Question 2 – Marketing for mobile: what should people do differently to take ‘mobile’ into account in their marketing?
- @willdymott made a sensible point that you should keep your phone number visible when ever the call centre is open.
- A key discussion was around integration mobile with other channels – need to think through how customers will use mobile to respond to campaigns before launching.
- An interesting comment from @danbarker was measuring actions like “send to friend” as outcomes for mobile response – sometimes people aren’t ready to buy via mobile but send a link to themselves to review later on desktop/tablet.

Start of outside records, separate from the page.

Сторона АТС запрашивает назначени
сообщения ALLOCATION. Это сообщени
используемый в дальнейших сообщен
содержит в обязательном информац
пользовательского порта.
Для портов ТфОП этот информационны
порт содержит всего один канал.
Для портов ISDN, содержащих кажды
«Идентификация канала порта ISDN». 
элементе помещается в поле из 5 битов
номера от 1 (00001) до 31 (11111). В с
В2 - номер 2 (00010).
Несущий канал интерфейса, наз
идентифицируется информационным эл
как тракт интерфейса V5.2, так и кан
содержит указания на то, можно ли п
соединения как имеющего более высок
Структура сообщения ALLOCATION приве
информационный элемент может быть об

- It’s good practice to track clicks on your phone number from mobile customers (example given by @willdymott was 0844 numbers which have good reporting)
- In regards to search marketing, it was agreed that you should split mobile campaigns out from desktop – search intent is different + CPC can often by cheaper and CTR higher.

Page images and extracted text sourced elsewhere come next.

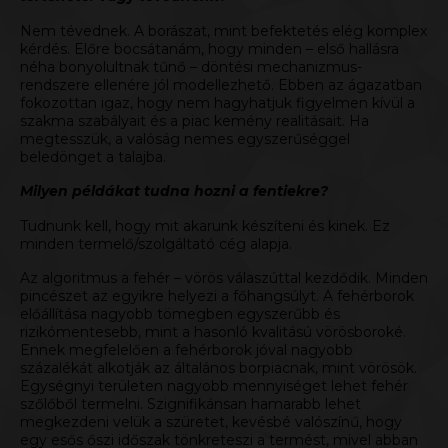
Nem tévednek. A
borászat
, mint befektetés elég komplex
kérdés. Előre bocsátanám, hogy minden – első hallásra
néha bonyolultnak tűnő – döntési mechanizmus-
rendszere ellenére jól modellezhető. Ebben az ágazatban
fokozottan igaz, hogy nem hagyhatjuk figyelmen kívül a
szakma szabályait és a piac kemény realitásait. Ha
megtesszük, a valóság nemes egyszerűséggel
beledönget a talajba.
Milyen példákat tudna hozni a fentiekre?
Tudnunk kell, hogy mit akarunk készíteni és kinek. Ez
minden termelő/szolgáltató cég alapja.
Az algoritmus a fehér – vörös válaszúttal kezdődik. Minden
pincészet az egyikre helyezi a főhangsúlyt. A fehérborok
előállítása nagyobb tömegben egyszerűbb és
rizikómentesebb, mint a hasonló kvalitású vörösboroké.
Ennek megfelelően a fehérborok jóval nagyobb
százalékát alkotják az általános borpiacnak, mint vörösök.
Egységnyi területen nagyobb mennyiséget lehet fehér
szőlőből termelni. Szignifikánsan hamarabb lehet
megkezdeni velük a szüretet, kevésbé valószínű, hogy
egy esős őszi időszak tönkreteszi a termést, mivel abban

Question 3 – What should you do to measure ‘mobile’ vs ‘desktop’? (& where do tablets fit?)
- An interesting measurement is to track the number of clicks on a link for “View desktop site” that is featured on the mobile site – how important is responsive design alongside a mobile site?
- In web analytics tools, measure mobile and desktop/tablet separately – be careful as out-of-the-box many analytics tools group mobile & table together which is misleading.
- @JamesGurd and @danbarker both advocated the use of custom segments in Google Analytics for device types (e.g. iPhone) and browser sizes.
Important and interesting to measure the difference in content consumption between mobile and non-mobile visitors – learn what type of content
Key take away
Mobile strategy shouldn’t be driven by desktop strategy. The user expectations and journeys can differ significantly, as can the intent of mobile visitors. E-commerce teams need to map the mobile journey and then architect a solution that satisfies user demands. Don’t force customers to adapt because you haven’t got the right solution, adapt your solution to match mobile audience needs.